Iran has significantly escalated its involvement in Iraq, "raising the heat" by supplying more sophisticated weaponry that is used against U.S. targets and undermining progress made by the U.S. troop increase, Iraqi National Security Adviser Mowaffak al-Rubaie said today.

The number of detained Iranian agents and intercepted Iranian arms shipments this year represents only the "tip of the iceberg" of Tehran's activity in Iraq, Rubaie told editors and reporters at The Washington Post. "What we have arrested is a peanut," he said. Iran's meddling has increased particularly since the United States and Iran reached a stalemate after tense talks in Baghdad in August, he said.

Rubaie's remarks came as U.S. forces killed at least 25 Shiite militants in an operation that targeted a cell suspected of smuggling arms from Iran. The air strike was aimed at the commander of a militia linked to Iran's Quds Force, which is accused of conducting clandestine military operations in Iraq.

Iran has repeatedly denied meddling in Iraq, and even some U.S. officials have questioned whether the activities of the elite Quds Force are specifically authorized by Tehran's top policymakers. But Rubaie asserted that Iran's top officials, including Supreme Leader Ayatollah Ali Khamenei, have approved of Iran's current strategy.

"There is one policy in Iran and others execute that policy, and that's done through the National Security Council. And its chairman is the supreme leader," said Rubaie, a Shiite Muslim who has had close ties with Iran in the past.

Rubaie said Iran's war supplies to militants include upgrades from RPG-7s, a shoulder-fired, rocket-propelled grenade first used by the Soviet Union in the 1960s, to the much more deadly RPG-29, a larger, new generation anti-tank weapon with warheads capable of penetrating American tank armor.

Iran also has provided militants with 240mm missiles that can hit targets 25 to 30 miles away, the longest-range missile now used against U.S. troops in Iraq. Several have been fired in recent months at the fortified Green Zone, where U.S. and international officials are headquartered. Iran also has provided Iraqi militants with more advanced surface-to-air missiles, Rubaie said.

Iran is now "everywhere" in Iraq -- politically, economically, socially, culturally and in support of militants and insurgents, Rubaie said, adding that he also could not rule out Iran's infiltration of Iraq's fledgling intelligence agencies.

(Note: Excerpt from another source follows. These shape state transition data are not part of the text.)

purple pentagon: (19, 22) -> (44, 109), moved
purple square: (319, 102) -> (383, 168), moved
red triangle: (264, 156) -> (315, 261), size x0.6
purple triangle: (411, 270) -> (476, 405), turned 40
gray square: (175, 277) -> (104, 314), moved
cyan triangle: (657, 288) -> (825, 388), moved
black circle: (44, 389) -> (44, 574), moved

Rubaie also had tough words for Saudi Arabia, claiming it had done nothing -- "a big fat zero, zilch" -- in fostering the so-called Sunni "awakening" in Anbar province, where tribal sheikhs have begun turning against al-Qaeda in Iraq. The neighboring kingdom also has not done enough to foster the political reconciliation of Iraq's minority Sunnis.

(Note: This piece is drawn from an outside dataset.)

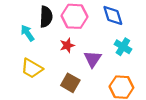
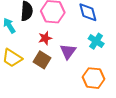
brown square: (70, 83) -> (42, 60), moved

"Saudi Arabia's role in the political progress has been negative. They're not helping," he said.

Rubaie, who has served in all of Iraq's governments since the 2003 invasion, predicted that the next few months will be particularly difficult. The more pressure the United States applies on Iran -- at the United Nations and with punitive sanctions -- because of Tehran's nuclear program, the more tensions are likely to play out in Iraq, he told editors and reporters at The Post.

"Iran will have no choice," Rubaie said. "We are going to pay a heavy price for the escalation between Iran and the United States."